Pocałował mnie w usta. Jego były tak samo zimne jak moje.
Kiedy przerwaliśmy pocałunek ułożyłam głowę na jego ramieniu. Widziałam jego chytry uśmieszek.k

*Artur*

Ide z Bianką na obiadokolacje. Wchodzimy do stołówki. Wzrok wszystkich fanek, skierowany jest na nas. Niektórzy machają nam i witają. Pamiętają nas z letniego obozu. Niektórzy zachwycają się tym że widzą nas podaż pierwszy. A inni poprostu się uśmiechają. Niespodziewanie przybiega do mnie Klaudia, która przytula mnie z całej siły. Jestem zdezorientowany i nie wiem o co chodzi. Widzę jak Bianka puszcza moją rękę i jest wkurzona.

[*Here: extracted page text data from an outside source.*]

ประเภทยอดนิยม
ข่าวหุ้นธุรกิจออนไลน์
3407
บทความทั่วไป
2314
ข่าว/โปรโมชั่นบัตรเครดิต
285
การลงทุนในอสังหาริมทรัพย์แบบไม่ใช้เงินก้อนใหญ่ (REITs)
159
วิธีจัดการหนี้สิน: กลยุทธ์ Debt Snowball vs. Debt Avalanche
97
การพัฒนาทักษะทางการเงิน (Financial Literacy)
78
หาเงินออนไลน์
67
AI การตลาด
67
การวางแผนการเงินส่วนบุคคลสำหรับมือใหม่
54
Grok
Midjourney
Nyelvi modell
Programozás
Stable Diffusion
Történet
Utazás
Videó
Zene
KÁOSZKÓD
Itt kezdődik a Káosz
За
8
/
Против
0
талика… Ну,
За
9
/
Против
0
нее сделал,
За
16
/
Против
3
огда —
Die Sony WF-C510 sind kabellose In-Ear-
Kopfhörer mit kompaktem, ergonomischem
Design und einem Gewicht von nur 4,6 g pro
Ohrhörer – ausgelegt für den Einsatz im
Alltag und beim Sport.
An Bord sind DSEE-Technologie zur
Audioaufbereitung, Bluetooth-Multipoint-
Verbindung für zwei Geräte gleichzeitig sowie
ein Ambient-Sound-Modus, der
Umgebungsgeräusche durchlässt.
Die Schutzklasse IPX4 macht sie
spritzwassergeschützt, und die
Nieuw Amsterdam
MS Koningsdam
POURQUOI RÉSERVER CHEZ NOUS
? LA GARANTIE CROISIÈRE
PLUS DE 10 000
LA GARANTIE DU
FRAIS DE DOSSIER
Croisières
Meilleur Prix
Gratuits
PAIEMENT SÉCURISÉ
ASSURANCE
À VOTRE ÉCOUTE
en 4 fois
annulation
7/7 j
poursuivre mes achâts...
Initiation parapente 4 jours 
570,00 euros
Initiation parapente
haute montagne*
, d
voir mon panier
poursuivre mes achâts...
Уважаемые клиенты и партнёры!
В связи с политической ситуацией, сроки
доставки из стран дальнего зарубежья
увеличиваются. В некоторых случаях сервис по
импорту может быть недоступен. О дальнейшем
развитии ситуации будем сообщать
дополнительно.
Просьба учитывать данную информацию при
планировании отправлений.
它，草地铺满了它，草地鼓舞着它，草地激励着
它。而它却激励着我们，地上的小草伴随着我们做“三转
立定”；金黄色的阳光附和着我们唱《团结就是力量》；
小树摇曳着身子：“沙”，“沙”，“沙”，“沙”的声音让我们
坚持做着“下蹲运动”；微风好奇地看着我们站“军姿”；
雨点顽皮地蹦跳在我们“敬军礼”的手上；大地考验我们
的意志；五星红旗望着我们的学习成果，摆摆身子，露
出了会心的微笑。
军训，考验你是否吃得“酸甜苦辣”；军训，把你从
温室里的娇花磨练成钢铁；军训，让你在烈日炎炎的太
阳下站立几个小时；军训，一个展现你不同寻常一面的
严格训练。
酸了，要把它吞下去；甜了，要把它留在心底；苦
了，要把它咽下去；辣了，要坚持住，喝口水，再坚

- Arturku, tak dawno się nie widzieliśmy. ! - krzykła jak idotka Klaudia.
- taaa... a tera mnie puść.
- Ejj, nie lubisz mnie. - nic nieodpowiadając odepchnąłem dziewczynę i spowrotem złapałem rękę Bi, a ta szepła mi na ucho.
- ode do dziewczyn. - na jej słowo puściłem jej oczko i Poszłem w stronę stolika artystów, przy którym siedzieli Jeremi, Temo, Sylwie i Olga. Przywitałem się z nimi i zacząłem jeść posiłek.